Dans l’industrie du divertissement, tout va toujours très vite, et s’il est un adage qu’on respecte au sein des grands studios, c’est bien qu’il faut battre le fer tant qu’il est chaud. Les suites s’enchainent jusqu’à essorage et écœurement du public.
Contre-exemple flamboyant, Les Indestructibles voit sortir sa suite 14 ans après l’original. Et, comble de l’audace, on croirait que les deux ont été créés en même temps et scindés en deux parties.
D’où l’agréable sensation de retrouvailles avec un ami perdu de vue qu’on jurerait avoir quitté la veille. Cuivres tonitruants, ligne outrée digne des comics, action et humour : le cocktail est ressorti du frais et sa saveur est intacte. On retrouve ce plaisir dans la démesure, une esthétique très 60’s avec une nouvelle fois la part belle faite aux architectures (la villa à plans d’eau variables, New Urban, terrain de jeu infini d’une Elastigirl très Spider Woman) un sens du rythme parvenant à relever le défi de s’étirer sur 120 minutes.
L’intrigue met certes un peu de temps à se mettre en place et ses twists ne sont guère surprenants. La question de la perception évoquée par le nouvel employeur de la mère de famille est un élément assez excitant : proposer au grand public l’omniscience pour qu’il puisse constater la noblesse de la tâche des super héros, sous forme d’une sorte de télé réalité ambivalente (entre la surveillance Big Brother, et l’avidité malsaine des producteurs désireux d’une criminalité à porter à l’écran) est une idée qui méritait d’être creusée d’avantage.
Mais le film a d’autres priorités, moins complexes, mais plutôt nobles : un questionnement sur la place du mari et de la femme, dans une inversion des rôles (Papa tient la maison, Maman travaille) qui, si elle n’a rien de révolutionnaire en termes d’écriture, tient bien ses promesses sur le terrain de la comédie. On pourra regretter de voir Flèche relégué à l’arrière-plan, mais la crise d’ado de Violette fonctionne parfaitement, et permet à la famille de se voir doter d’une épaisseur qu’on n’avait pas retrouvée depuis Vice-Versa. Cette capacité à incarner les personnages est vraiment l’une des grands qualités des films Pixar, qui, sans jamais oublier l’action ou la comédie, épaissit son récit d’une véritable tendresse pour ses personnages.
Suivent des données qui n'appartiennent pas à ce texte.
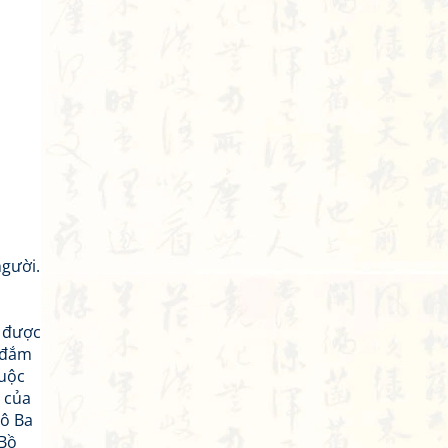
người.
u được
m đắm
huộc
 của
cô Ba
 Bồ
Quant au bébé Jack-Jack, il est l’occasion de faire lorgner bon nombre de séquence du côté de Tex Avery, la découverte aléatoire et profuse de ses pouvoirs dégénérant dans des séquences en roue libre, notamment lors d’un superbe corps à corps avec un raton-laveur.
Un seul signe de surenchère, le fait de convoquer une nouvel team de super : les effets sont dilués, et les emprunts trop manifestes (avec Vortex, par exemple, qui renvoie à des séquences entières des X-men), alors que la famille se suffisait à elle-même.
Car le plaisir provoqué par le film tient en un secret d’une rare évidence : en donnant la part belle aux enfants, qui iront secourir leurs parents, et au nourrisson qui découvre dans un éclat de rire son potentiel, on met l’émerveillement et l’enthousiasme au premier plan.
Rien n’a changé, et le film est donc tout sauf original. Mais parvenir, sur ce terrain, à autant divertir est le signe d’un indéniable talent.